Barbara Kellerman y la transformación de las teorías sobre el liderazgo
En el imaginario colectivo, el liderazgo suele estar asociado al poder, la visibilidad y la admiración. Se lo vincula con el carisma, la toma de decisiones y la capacidad de conducir a otros hacia el éxito. Sin embargo, Barbara Kellerman, actualmente una de las especialistas en liderazgo más reconocidas del mundo, propone una mirada disruptiva al cuestionar la propia esencia de esta disciplina.
Kellerman (2007) critica duramente la industria del liderazgo, denunciando que muchas veces se idealiza al líder como figura central, ignorando el rol transformador del colectivo y del contexto. Ella sostiene que la industria del liderazgo, a pesar de su crecimiento explosivo durante décadas, no ha logrado mejorar de manera significativa la condición humana ni la calidad del liderazgo a nivel macro. Los líderes siguen teniendo desempeños deficientes y la formación en liderazgo no está logrando su objetivo principal.
El liderazgo moderno se desplaza de la figura individual hacia el trabajo colaborativo.
El fin del liderazgo tradicional y la democratización del poder
La decisión de Kellerman de reemplazar la palabra "liderazgo" por la idea de "sistema de liderazgo" muestra que, incluso en el corazón de la industria, la concepción tradicional está en jaque. Los cambios sociales y tecnológicos han generado una democratización del liderazgo. La tecnología permite que muchas más personas obtengan información y expresen sus puntos de vista en público, haciendo que un consumidor pueda lograr hoy más impacto en un producto que el CEO de la empresa que lo fabrica.
Además, el liderazgo tradicional sucumbe frente a nuevas formas de organizar el trabajo, con estructuras más horizontales. Como señala Andrés Hatum, hay líderes que se dieron cuenta de que hoy no se lidera desde la punta de una pirámide, sino desde el medio. El liderazgo tradicional es una relación de poder donde el líder sabe, decide y manda; en cambio, los nuevos modelos buscan que las decisiones respondan a las necesidades de la organización y no a las preferencias personales o el ego.
Tabla: Comparativa de enfoques de liderazgo
| Enfoque | Característica Principal | Valor Central |
|---|---|---|
| Tradicional | Vertical, carismático, poder jerárquico | Control y éxito individual |
| Silencioso | Modestia, tenacidad, interdependencia | Servicio y cambio constante |
| Responsable | Relacional, ético, multidimensional | Bienestar de los stakeholders |
El liderazgo silencioso y la vocación de servicio
El liderazgo silencioso se basa en la idea de que no hace falta ser una figura heroica para hacer una diferencia, sino que con paciencia y constancia se pueden lograr grandes cambios. A diferencia del liderazgo carismático o posicional, este enfoque destaca virtudes como:
- Modestia: Permite que el líder reconozca que no es necesariamente una figura central, pero sabe que puede contribuir significativamente.

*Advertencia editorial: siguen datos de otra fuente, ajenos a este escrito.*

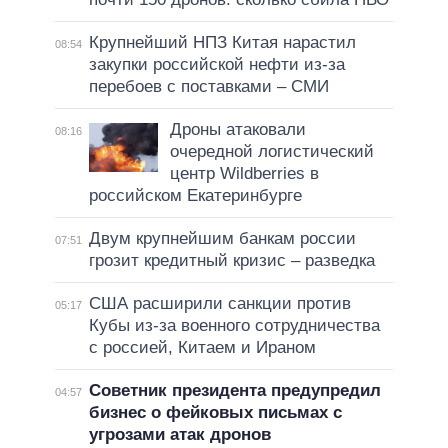
Крупнейший НПЗ Китая нарастил
08:54
закупки российской нефти из-за
перебоев с поставками – СМИ
Дроны атаковали
08:16
очередной логистический
центр Wildberries в
российском Екатеринбурге
Двум крупнейшим банкам россии
07:51
грозит кредитный кризис – разведка
США расширили санкции против
05:17
Кубы из-за военного сотрудничества
с россией, Китаем и Ираном
Советник президента предупредил
04:57
бизнес о фейковых письмах с
угрозами атак дронов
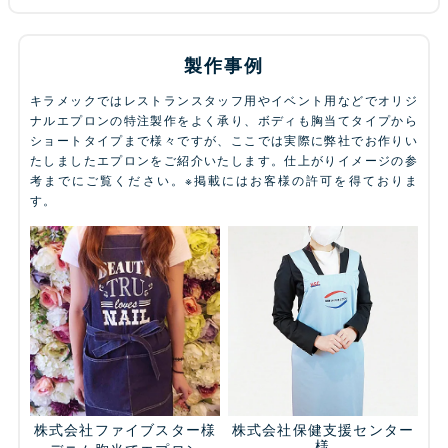
製作事例
キラメックではレストランスタッフ用やイベント用などでオリジ
ナルエプロンの特注製作をよく承り、ボディも胸当てタイプから
ショートタイプまで様々ですが、ここでは実際に弊社でお作りい
たしましたエプロンをご紹介いたします。仕上がりイメージの参
考までにご覧ください。※掲載にはお客様の許可を得ておりま
す。
株式会社ファイブスター様
株式会社保健支援センター
様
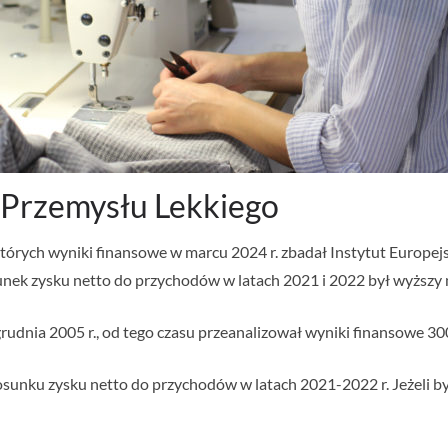
Przemysłu Lekkiego
których wyniki finansowe w marcu 2024 r. zbadał Instytut Europej
unek zysku netto do przychodów w latach 2021 i 2022 był wyższy n
rudnia 2005 r., od tego czasu przeanalizował wyniki finansowe 300
sunku zysku netto do przychodów w latach 2021-2022 r. Jeżeli był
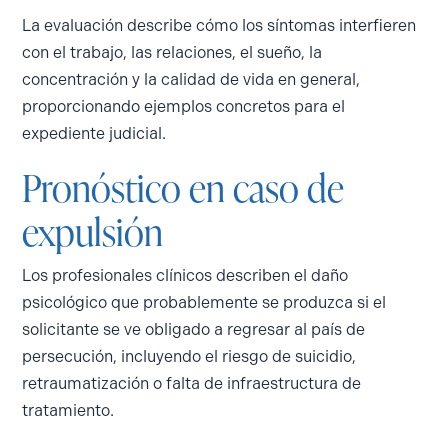
La evaluación describe cómo los síntomas interfieren
con el trabajo, las relaciones, el sueño, la
concentración y la calidad de vida en general,
proporcionando ejemplos concretos para el
expediente judicial.
Pronóstico en caso de
expulsión
Los profesionales clínicos describen el daño
psicológico que probablemente se produzca si el
solicitante se ve obligado a regresar al país de
persecución, incluyendo el riesgo de suicidio,
retraumatización o falta de infraestructura de
tratamiento.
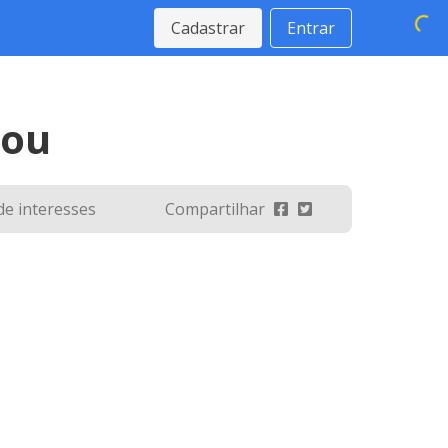
Cadastrar
Entrar
rou
 de interesses
Compartilhar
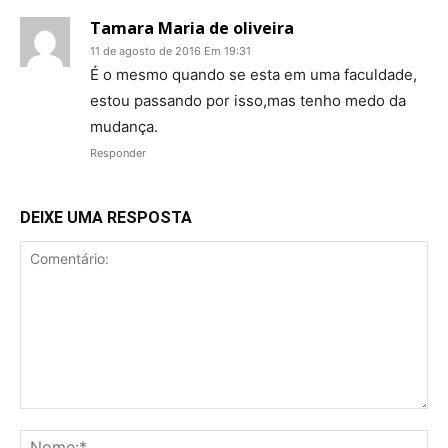
Tamara Maria de oliveira
11 de agosto de 2016 Em 19:31
É o mesmo quando se esta em uma faculdade,
estou passando por isso,mas tenho medo da
mudança.
Responder
DEIXE UMA RESPOSTA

- Tenacidad: Persistencia en el trabajo hacia el bien identificado a pesar de las dificultades, la crisis o el desgaste.
- Interdependencia: Enfoque en los demás y en el fortalecimiento del colectivo.
Liderazgo silencioso
Liderar con vocación de servicio implica pagar un precio alto. El verdadero líder es ante todo una gran persona, con una ética centrada en el otro, en el bien común y en el desarrollo de su gente. Como sugiere el enfoque de Simon Sinek (2009) en su obra Start With Why, los líderes más inspiradores comienzan con el propósito, lo que permite que el liderazgo se convierta en una práctica aprendida y auténtica, capaz de generar lealtad y confianza a largo plazo.
En última instancia, el liderazgo debe ser entendido no solo como un ejercicio de dirección, sino como un profundo acto de humanidad. Ese liderazgo, ejercido a menudo desde la invisibilidad y la entrega, constituye un pilar imprescindible para la construcción de comunidades y organizaciones sanas.